A severe lack of inventory and strong in-migration has driven the median price of all types of homes in Greater Victoria up by 27.7 per cent in the past year, according to a new house price survey from Royal LePage.
Real estate sale sign - photo
Royal LePage has forecast that the median price of a home in Canada will increase 16 per cent to $771,500 in the fourth quarter of this year.

A severe lack of inventory and strong in-migration has driven the median price of all types of homes in Greater Victoria up by 27.7 per cent in the past year, according to a new house price survey from Royal LePage.

The survey noted the median price of a single-family detached home in the region increased 34 per cent to $1,135,700 over the last year, while the median price of a condominium increased 24 per cent to $472,000.

Neil Bosdet of Royal LePage Coast Capital Realty said having 2,500 listings is generally considered a balanced market in the region, yet there are currently fewer than 1,000.

“That competition puts upward pressure on prices, forcing some buyers to look at properties that are smaller or further afield, in order to afford something within their budget,” he said.

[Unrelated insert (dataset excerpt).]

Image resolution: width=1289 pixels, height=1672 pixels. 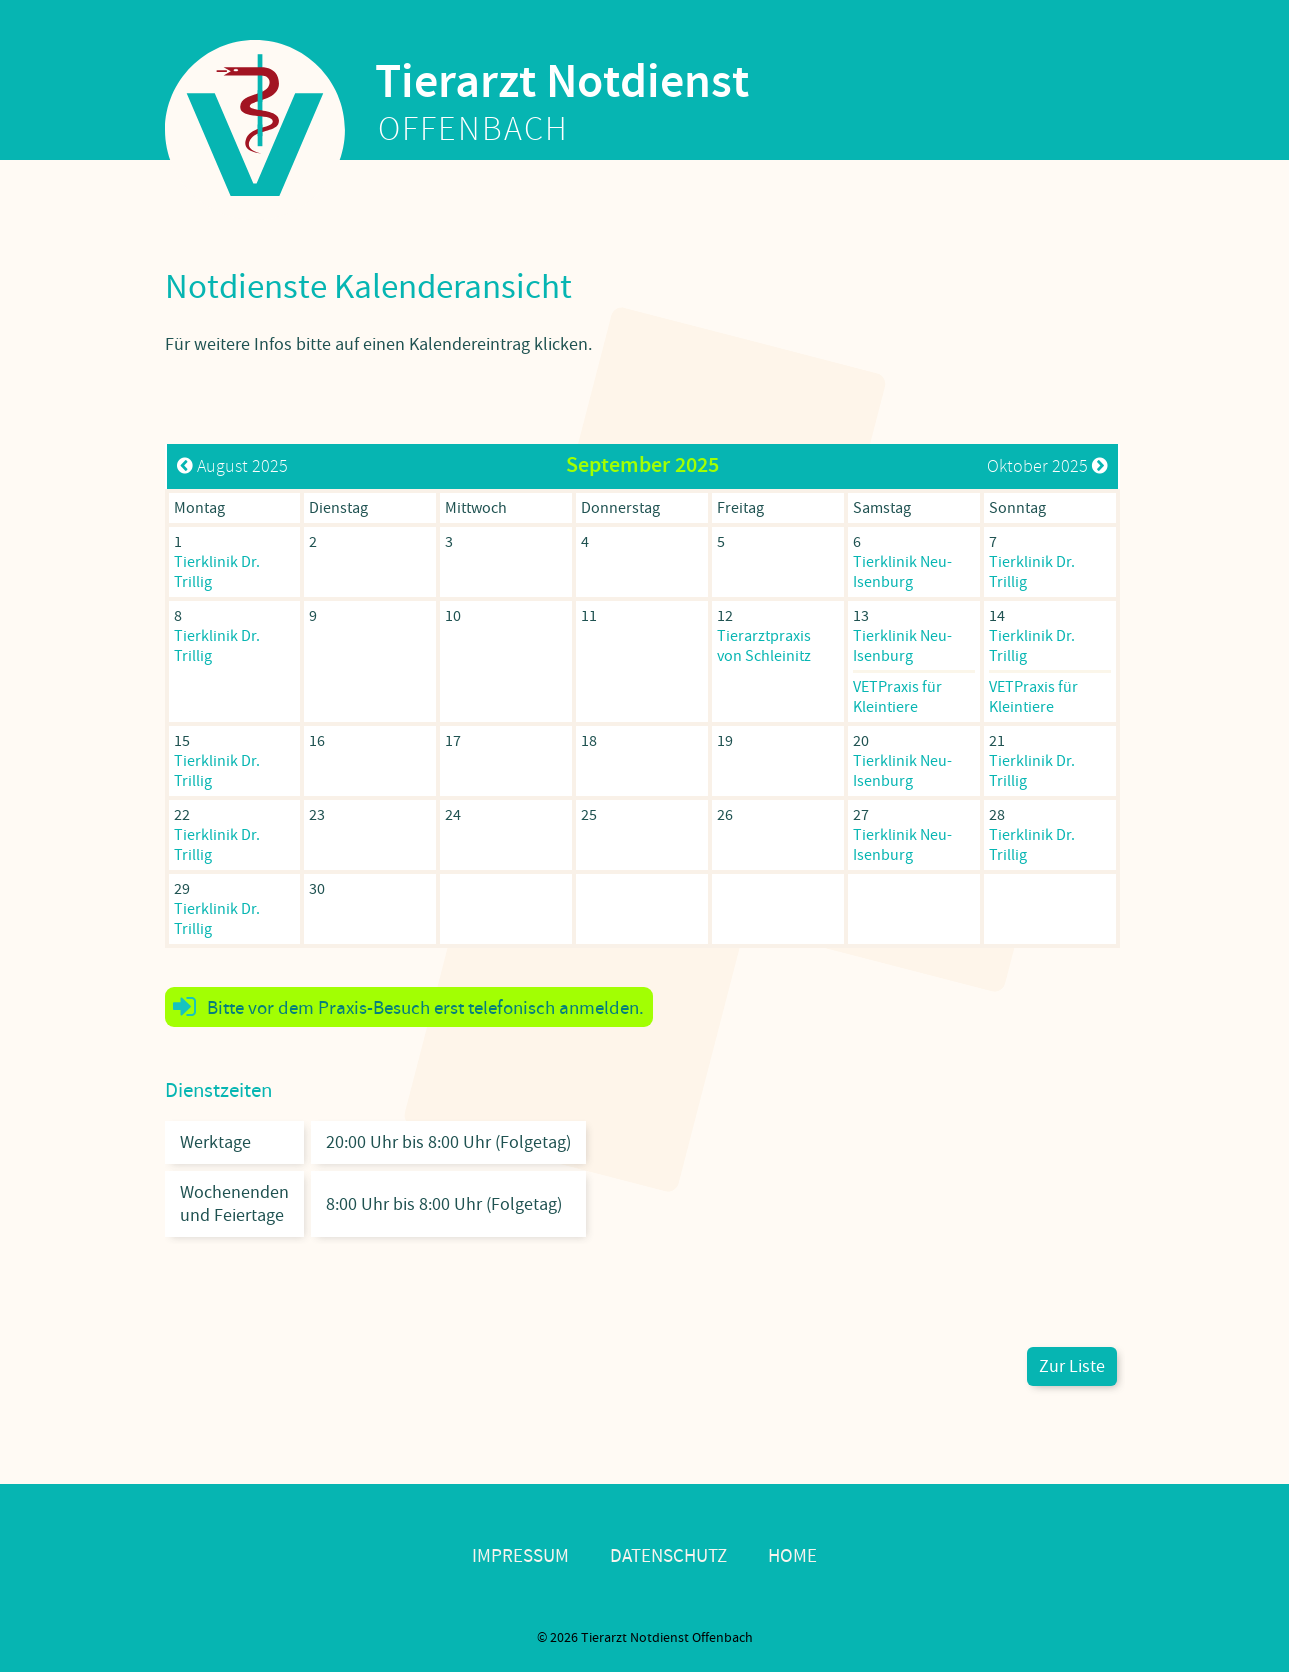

The pressure has been increased with strong in-migration from across the country.

The survey cited Statistics Canada figures showing more than 34,000 91原创s came to the province over the last year.

Bosdet estimated a third of his clients are buyers from outside the region, adding that has started to build through the ­pandemic as people find they are able to work from anywhere.

“Victoria is a world-class city with a healthy economy and access to beautiful nature. It attracts not only retirees, but also young families and professionals who have chosen the area for the lifestyle,” he said.

The increase in housing cost has been mirrored across the country. The survey noted the median price of a home in ­Canada increased 21.4 per cent year-over-year to $749,800 in the third quarter of 2021.

The survey suggested market activity slowed as a result of a chronic lack of inventory, a persisting challenge for housing markets from coast to coast, coupled with the seasonal ­summer slowdown.

“During the third quarter, the torrid pace of home price appreciation moderated as both demand and inventory waned, a typical summer market trend in a very atypical year. With easing pandemic restrictions, there was finally something to talk about other than real estate, and people began travelling and socializing again,” said Phil Soper chief executive of Royal LePage.

Royal LePage has forecast that the median price of a home in Canada will increase 16 per cent to $771,500 in the fourth quarter of this year.